Exercise requirements -> Below are the entries; return every line among them that holds the word "click".
══════
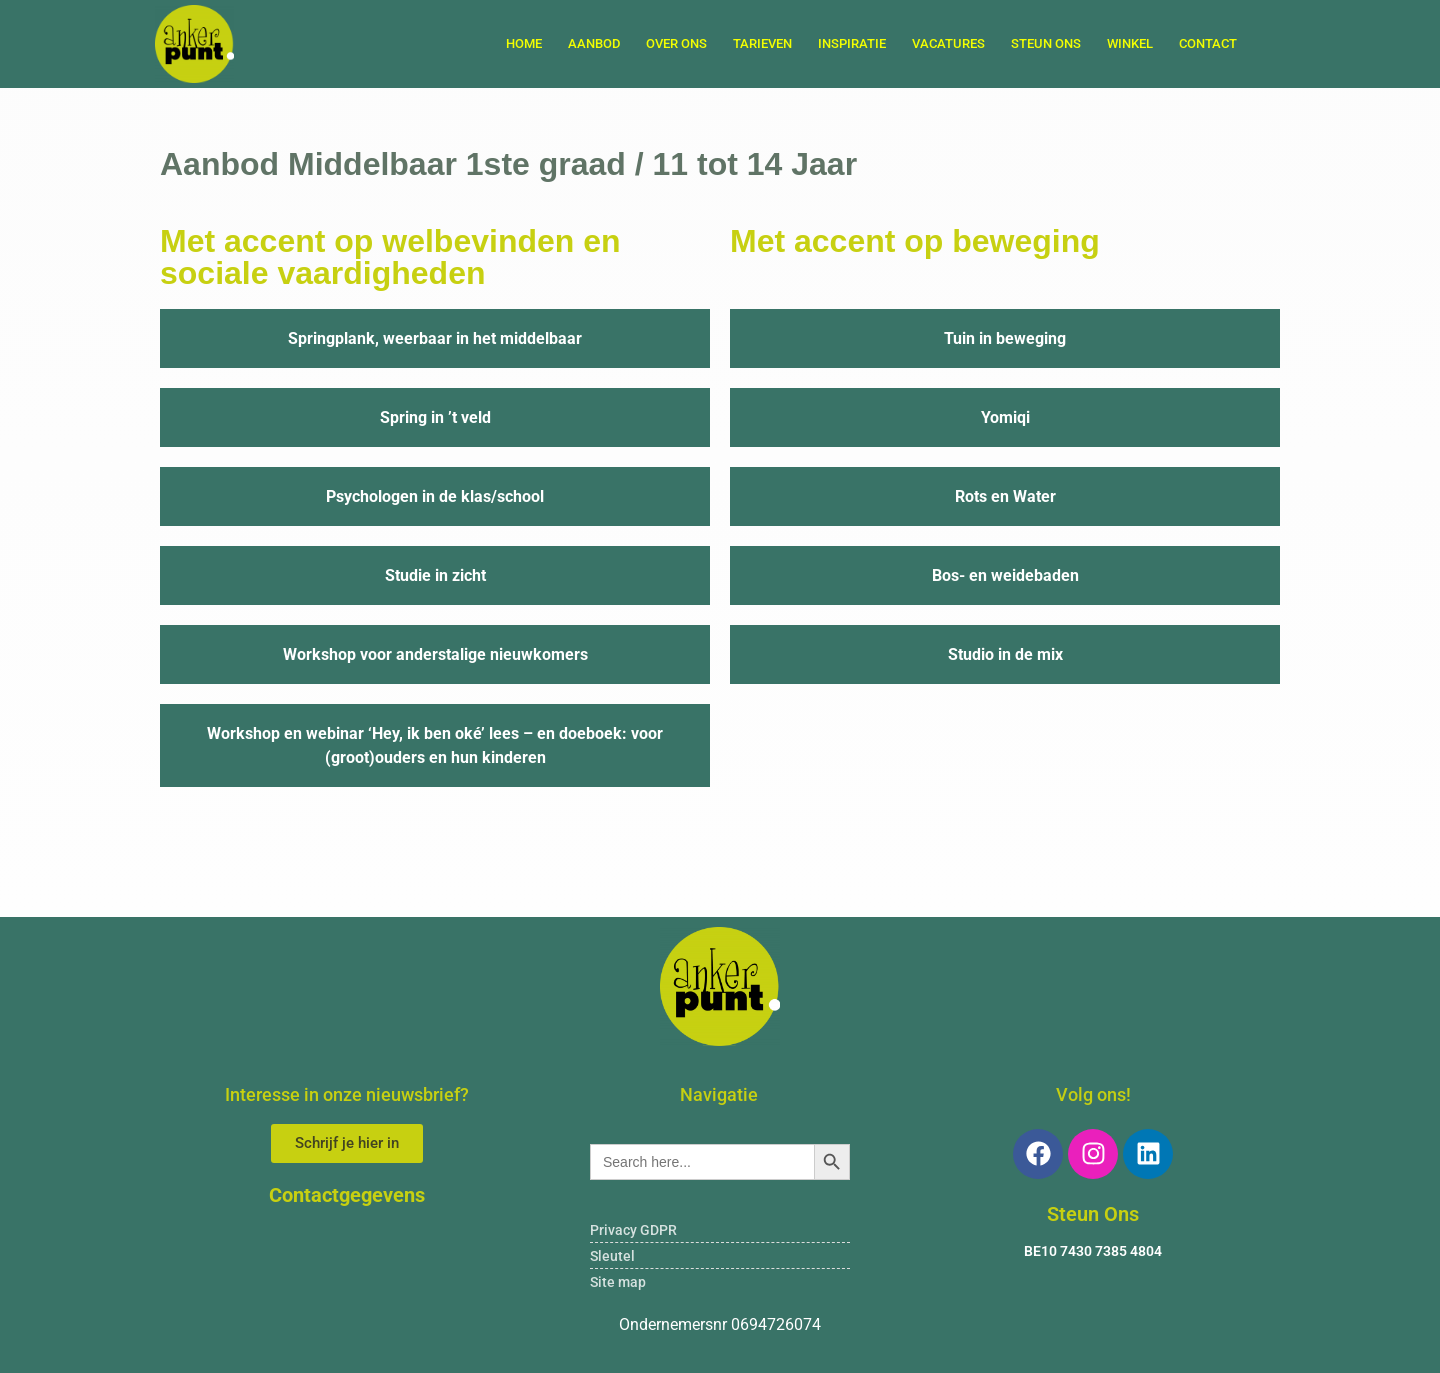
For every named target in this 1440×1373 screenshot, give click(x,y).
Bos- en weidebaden (1005, 575)
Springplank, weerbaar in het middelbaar (435, 338)
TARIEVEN (762, 43)
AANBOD (594, 43)
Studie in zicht (435, 575)
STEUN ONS (1046, 43)
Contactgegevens (347, 1195)
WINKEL (1130, 43)
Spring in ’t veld (435, 417)
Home (524, 43)
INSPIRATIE (852, 43)
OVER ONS (676, 43)
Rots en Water (1005, 496)
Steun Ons (1093, 1214)
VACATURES (948, 43)
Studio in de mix (1005, 654)
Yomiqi (1005, 417)
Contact (1208, 43)
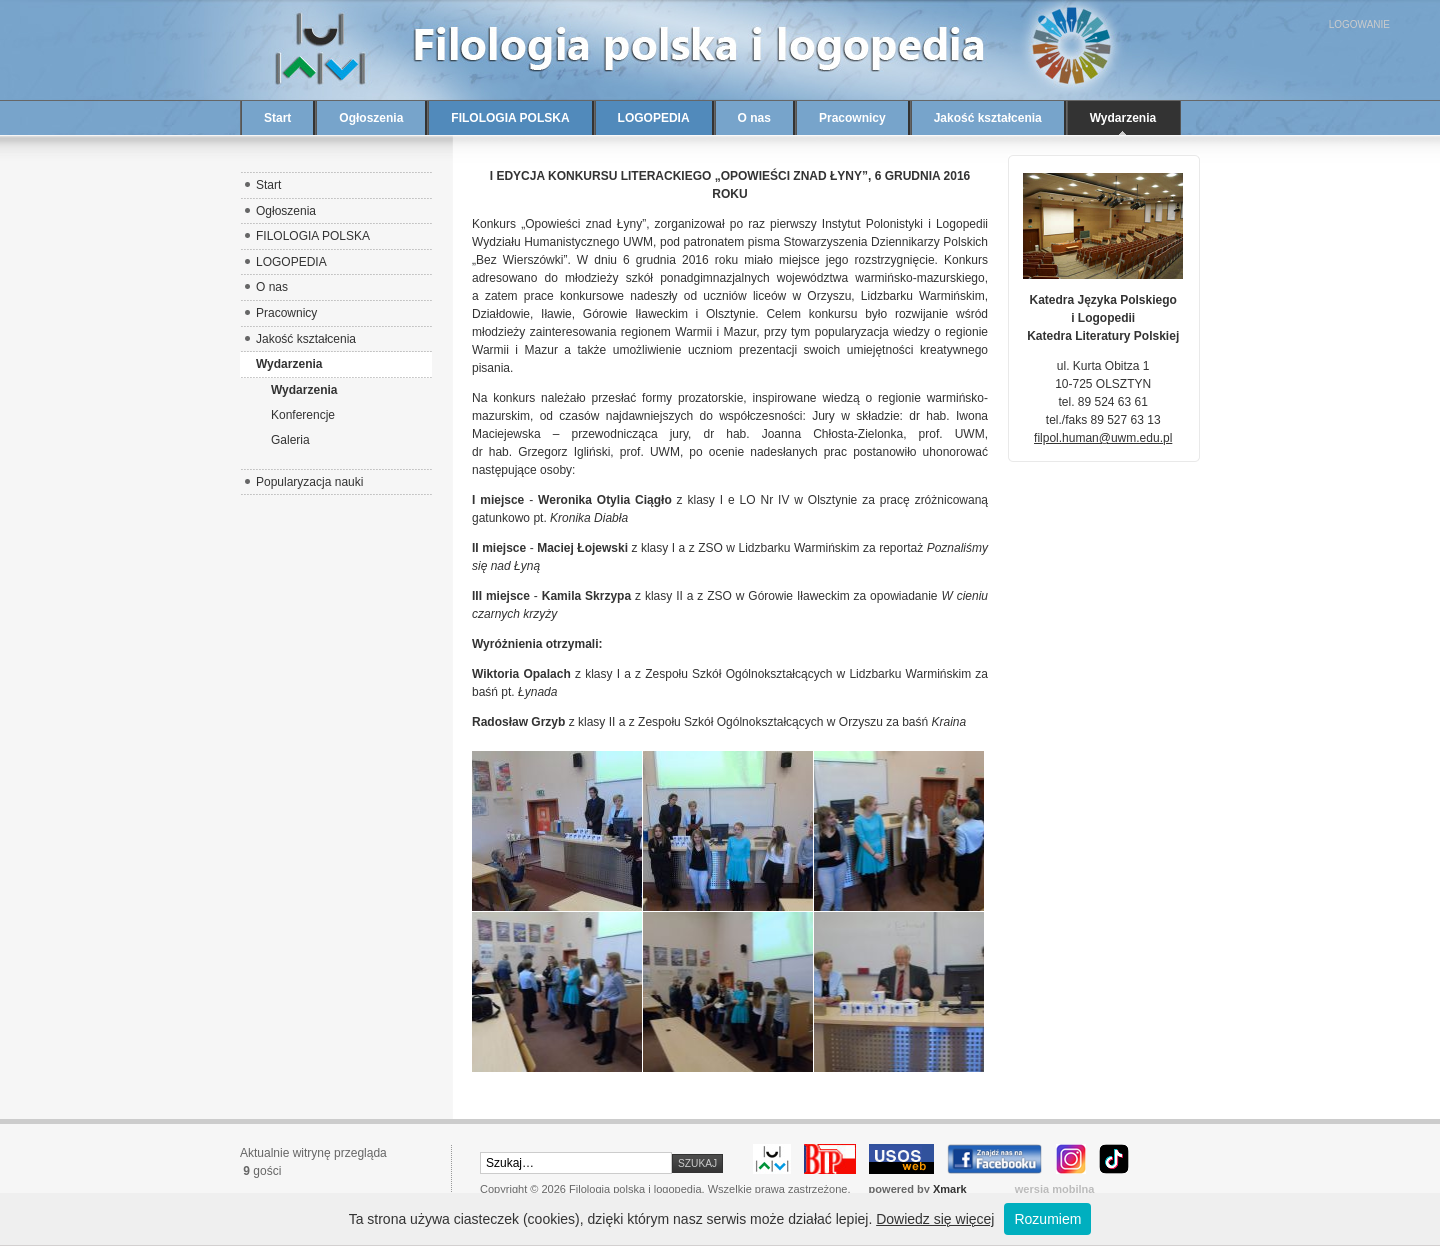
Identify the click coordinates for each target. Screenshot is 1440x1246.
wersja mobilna (1055, 1189)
══════
Expected answer ->
For every named target in this 1440×1373 screenshot, give click(x,y).
Identify the click coordinates for each target. Screenshot is 1440x1246.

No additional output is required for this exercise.